While they’re working on taking their small steps, what small steps can you take to support them? What can you do from your position of authority that can make it more likely for them to succeed? Is there a system that you see needs to be created or updated? A conversation with someone else on the team, or the leader of another department, to clarify roles and responsibilities? Get curious. Ask questions. Listen to their answers for what the solutions might be. Then act.

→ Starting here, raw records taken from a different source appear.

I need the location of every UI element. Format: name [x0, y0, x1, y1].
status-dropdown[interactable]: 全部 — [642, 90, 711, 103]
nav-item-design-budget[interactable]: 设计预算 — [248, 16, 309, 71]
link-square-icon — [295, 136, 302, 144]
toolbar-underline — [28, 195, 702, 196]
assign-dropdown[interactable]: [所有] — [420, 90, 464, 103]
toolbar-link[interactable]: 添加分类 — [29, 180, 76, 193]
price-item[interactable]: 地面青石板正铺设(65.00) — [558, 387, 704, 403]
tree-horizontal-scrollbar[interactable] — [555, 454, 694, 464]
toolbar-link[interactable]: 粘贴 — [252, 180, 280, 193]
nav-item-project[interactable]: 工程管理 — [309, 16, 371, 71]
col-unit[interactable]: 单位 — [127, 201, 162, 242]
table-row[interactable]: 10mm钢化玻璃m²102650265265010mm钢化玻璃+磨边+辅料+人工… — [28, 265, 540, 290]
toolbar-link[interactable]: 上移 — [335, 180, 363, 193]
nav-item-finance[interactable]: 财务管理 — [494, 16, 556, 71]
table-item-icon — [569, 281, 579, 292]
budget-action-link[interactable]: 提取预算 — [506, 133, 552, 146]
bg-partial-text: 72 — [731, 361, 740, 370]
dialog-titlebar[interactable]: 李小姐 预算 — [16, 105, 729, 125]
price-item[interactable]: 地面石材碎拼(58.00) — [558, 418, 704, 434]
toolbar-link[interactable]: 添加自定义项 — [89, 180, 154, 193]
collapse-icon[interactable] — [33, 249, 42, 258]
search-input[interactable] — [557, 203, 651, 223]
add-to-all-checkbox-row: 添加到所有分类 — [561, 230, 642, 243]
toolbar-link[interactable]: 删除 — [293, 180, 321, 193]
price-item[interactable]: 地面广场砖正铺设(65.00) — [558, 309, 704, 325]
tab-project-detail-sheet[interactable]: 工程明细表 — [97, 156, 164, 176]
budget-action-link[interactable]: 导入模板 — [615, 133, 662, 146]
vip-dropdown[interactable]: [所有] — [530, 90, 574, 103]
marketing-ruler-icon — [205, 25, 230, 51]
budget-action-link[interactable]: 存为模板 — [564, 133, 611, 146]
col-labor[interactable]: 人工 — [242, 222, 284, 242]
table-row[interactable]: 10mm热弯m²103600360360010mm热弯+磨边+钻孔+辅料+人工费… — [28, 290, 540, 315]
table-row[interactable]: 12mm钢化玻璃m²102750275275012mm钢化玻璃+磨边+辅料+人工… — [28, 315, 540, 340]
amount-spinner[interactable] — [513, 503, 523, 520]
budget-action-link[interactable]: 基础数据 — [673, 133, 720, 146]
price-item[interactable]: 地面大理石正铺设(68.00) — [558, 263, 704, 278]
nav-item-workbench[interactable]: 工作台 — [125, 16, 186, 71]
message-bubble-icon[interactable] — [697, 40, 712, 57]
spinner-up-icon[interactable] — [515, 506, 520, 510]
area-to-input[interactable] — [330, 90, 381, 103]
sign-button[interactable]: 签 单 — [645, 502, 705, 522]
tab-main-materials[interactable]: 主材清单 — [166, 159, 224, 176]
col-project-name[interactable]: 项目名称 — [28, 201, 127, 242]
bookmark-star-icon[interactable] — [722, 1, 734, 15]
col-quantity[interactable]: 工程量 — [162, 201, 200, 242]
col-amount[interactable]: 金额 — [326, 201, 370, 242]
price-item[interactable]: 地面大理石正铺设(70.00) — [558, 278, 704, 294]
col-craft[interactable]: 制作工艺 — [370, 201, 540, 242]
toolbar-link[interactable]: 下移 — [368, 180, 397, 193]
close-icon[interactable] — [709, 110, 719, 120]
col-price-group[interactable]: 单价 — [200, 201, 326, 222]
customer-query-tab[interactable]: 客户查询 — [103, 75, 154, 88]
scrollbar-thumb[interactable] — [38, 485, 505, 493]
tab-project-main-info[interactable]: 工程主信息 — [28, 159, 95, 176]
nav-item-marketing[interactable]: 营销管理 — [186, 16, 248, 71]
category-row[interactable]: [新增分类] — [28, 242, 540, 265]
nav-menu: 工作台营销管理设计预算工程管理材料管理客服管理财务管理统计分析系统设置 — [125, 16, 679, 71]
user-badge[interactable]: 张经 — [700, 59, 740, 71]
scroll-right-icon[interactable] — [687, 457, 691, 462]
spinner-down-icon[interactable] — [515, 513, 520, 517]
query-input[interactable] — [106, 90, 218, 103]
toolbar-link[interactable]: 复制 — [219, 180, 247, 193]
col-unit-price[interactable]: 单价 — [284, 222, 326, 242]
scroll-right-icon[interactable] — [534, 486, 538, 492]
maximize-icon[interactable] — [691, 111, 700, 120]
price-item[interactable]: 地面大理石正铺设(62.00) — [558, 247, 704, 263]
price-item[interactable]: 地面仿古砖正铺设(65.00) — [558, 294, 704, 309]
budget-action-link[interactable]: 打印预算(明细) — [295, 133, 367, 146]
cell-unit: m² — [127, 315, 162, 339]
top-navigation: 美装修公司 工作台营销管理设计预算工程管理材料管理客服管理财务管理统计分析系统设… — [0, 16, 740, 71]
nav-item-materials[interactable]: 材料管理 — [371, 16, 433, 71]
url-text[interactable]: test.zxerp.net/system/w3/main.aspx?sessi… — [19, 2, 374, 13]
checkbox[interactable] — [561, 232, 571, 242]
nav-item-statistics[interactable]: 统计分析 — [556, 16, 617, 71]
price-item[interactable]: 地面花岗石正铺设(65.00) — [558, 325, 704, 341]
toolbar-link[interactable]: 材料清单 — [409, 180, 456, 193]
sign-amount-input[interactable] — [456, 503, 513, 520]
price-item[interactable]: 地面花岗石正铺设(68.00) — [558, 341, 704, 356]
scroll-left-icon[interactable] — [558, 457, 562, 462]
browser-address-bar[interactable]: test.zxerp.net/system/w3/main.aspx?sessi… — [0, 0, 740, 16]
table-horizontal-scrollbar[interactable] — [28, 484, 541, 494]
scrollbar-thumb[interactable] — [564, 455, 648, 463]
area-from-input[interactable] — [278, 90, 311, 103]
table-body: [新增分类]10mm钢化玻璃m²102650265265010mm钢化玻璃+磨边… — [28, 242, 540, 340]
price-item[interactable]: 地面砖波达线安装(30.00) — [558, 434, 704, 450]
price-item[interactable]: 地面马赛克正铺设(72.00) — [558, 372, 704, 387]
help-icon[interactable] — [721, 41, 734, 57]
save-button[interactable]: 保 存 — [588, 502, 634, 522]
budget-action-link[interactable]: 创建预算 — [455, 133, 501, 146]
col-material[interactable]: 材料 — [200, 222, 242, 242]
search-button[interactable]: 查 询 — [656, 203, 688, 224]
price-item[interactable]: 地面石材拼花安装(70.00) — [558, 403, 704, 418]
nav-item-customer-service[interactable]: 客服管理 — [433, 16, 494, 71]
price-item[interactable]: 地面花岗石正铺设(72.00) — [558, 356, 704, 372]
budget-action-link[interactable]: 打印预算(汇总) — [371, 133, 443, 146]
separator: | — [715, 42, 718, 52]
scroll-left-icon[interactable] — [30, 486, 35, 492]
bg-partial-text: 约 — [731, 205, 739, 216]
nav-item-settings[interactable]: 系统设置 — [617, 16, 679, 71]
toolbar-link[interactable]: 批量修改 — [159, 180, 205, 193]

Keep It On The Calendar Don’t leave the change process to chance. Schedule a next meeting to complete this round of the process. Or, as is very often the case, to continue a conversation that you feel like you only got partway through. Keeping the conversation on the calendar is not only a best practice, but it also sends the unequivocal message to your team member that this topic matters. In short, scheduling the next meeting:

  • Helps them by keeping the issue front of mind
  • Helps you by reminding you to watch for how they are progressing in the interim

As you complete the meeting, it’s an excellent opportunity to review the specifics. Go back through the steps—out loud with the person you’re trying to help—to make sure there’s no ambiguity in anything you’ve talked about. Ask them to put things in their words. Pay particular attention to the next step they’re committing to taking. Is it realistic? Do they have the support they need? Here’s the final question to ask yourself as you complete a conversation like this one:

“Do they know what they are going to do next, why it matters, and by when?”

Put Yourself In Their Shoes Having a boss is not easy. If you have one, you know this personally. No matter how well-intentioned or kind they may be, when an authority figure in your life is pushing you to make changes, it’s easy to get triggered, to shut down and to fall into self-sabotage. Talk with them about this possibility. Share with them one of your experiences where someone was trying to help you grow and you resisted or couldn’t hear what they were saying. Be vulnerable about the price you paid. Tell them what you learned from the experience. Share the moment that it shifted if you can pinpoint it. In short, be the manager for them that you’d like to have yourself.